We collected samples from patients with GCTB to gain insight into the tumorigenic processes driven by H3.3G34W substitutions. We retrieved tumor samples from Germany and South Korea, and compared the two geographically separated cohorts. While several morphologic mimics of GCTB exist, e.g chondroblastoma, aneurysmal bone cysts, fibrous metaphyseal defects and giant-cell rich variants of low-grade osteosarcoma, all samples of the current study fulfilled morphologic and radiologic criteria of GCTB. While mutation incidence of the most common areas of GCTB in our cohorts ranged from 81–91% (Supplementary Fig. S1A and B), the incidence of H3.3 mutations in GCTB have been reported to be as high as 92% in another study9.
The proliferative activity of stromal cells was elevated in H3.3G34W, which remained in later passages (Supplementary Fig. S1D–E). However, cells undergo gradual senescence after about 10 passages whereupon they enlarge and flatten out, develop filopodia, and stop dividing.
Most downregulated genes in H3.3G34W are E2F targets (Fig. 2c,d and Supplementary Table S2), which suggest that the high proliferative activity carried by the H3.3G34W cells may be a result of silencing of critical negative regulators of the cell cycle such as the E2Fs. When specifically examining GCTB relevant genes targeted by the E2F transcription factors, we found that RANKL and OPG are differentially targeted (Supplementary Fig. S3A). OPG gene expression is downregulated, and its transcription start site is targeted by E2F/DP. In contrast, RANKL lack E2F association at the TSS. The IGFBP family of genes are also common targets of E2F (Supplementary Fig. S3B). Together, this indicates that H3.3 cooperates with E2F transcription factors and the H3.3G34W leads to loss of E2F control and mostly downregulation of their canonical targets.
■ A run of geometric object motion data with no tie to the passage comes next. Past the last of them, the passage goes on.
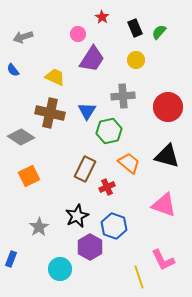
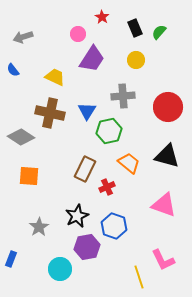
orange square: rotated 30 degrees clockwise
purple hexagon: moved 3 px left; rotated 20 degrees clockwise
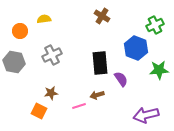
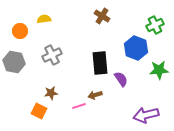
brown arrow: moved 2 px left
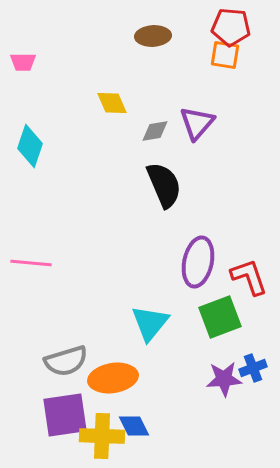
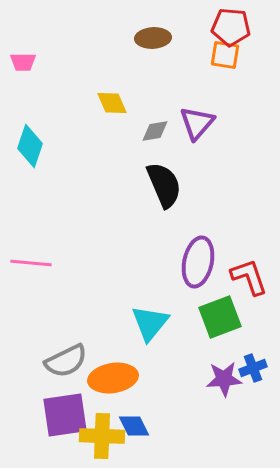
brown ellipse: moved 2 px down
gray semicircle: rotated 9 degrees counterclockwise
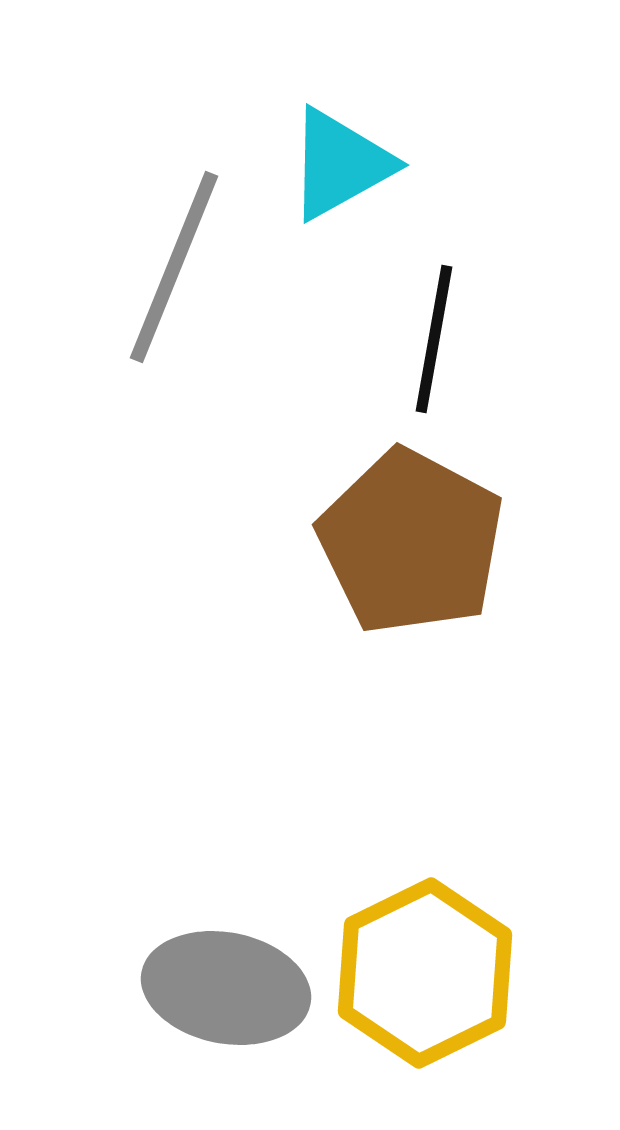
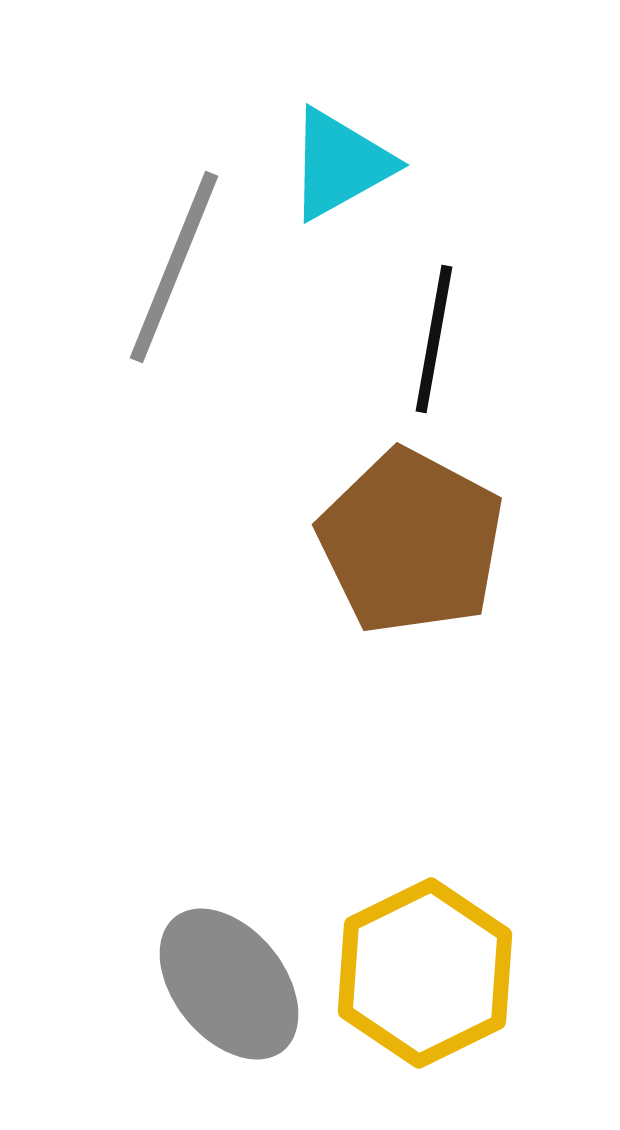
gray ellipse: moved 3 px right, 4 px up; rotated 40 degrees clockwise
We and others previously reported that K27M substitutions of H3.3 sterically blocked the catalytic activity of the polycomb repressive complex 2 (PRC2), resulting in rapid H3K27me3 loss genome-wide6–8. We argued that other recurrent substitutions of the H3.3 N-terminal tail would serve as binding site for novel, yet unknown proteins that could explain both the normal function of H3.3 as well as their dominant-negative features. We approached this experimentally by engineering an epitope-tagged H3.3, targeting the endogenous locus, to facilitate GFP-purification of novel interacting proteins. We made a panel of four H3.3 substitutions; unmutated WT, K27M, G34R, and G34W, resulting in isoH3.3WT, isoH3.3K27M, isoH3.3G34R, and isoH3.3G34W. Using these constructs, we uncovered novel interactors and highlighted previously described interactors, substantially contributing to our understanding of H3.3 function. It has been suggested that H3.3 is involved in facilitating an open chromatin configuration, since it is incorporated into the male pronucleus after fertilization, contributes to the depletion of heterochromatin protein 1 (HP1), acquires histone modifications associated with active transcription, and blocks linker histone H1 from chromatin compaction13,34. Our native immunoprecipitations and mass spectrometry analysis of isoH3.3G34W provide further insights, since histone H1 binds less efficient to mutated H3.3, including the G34W (Fig. 3g), and we do observe a more condensed chromatin (Fig. 4a). Since knockdown of H3.3 with morpholinos in mouse embryonic stem cells leads to a condensation of chromatin by lack of counterbalancing linker histone H1, we sought to determine if the H3.3G34W affect condensation in a similar manner27. Our micrococcal nuclease assays suggest that the chromatin is more compact in H3.3G34W compared to H3.3WT, suggesting that blocking H1 is no longer effective (Fig. 4a, Supplementary Fig. S5B,C).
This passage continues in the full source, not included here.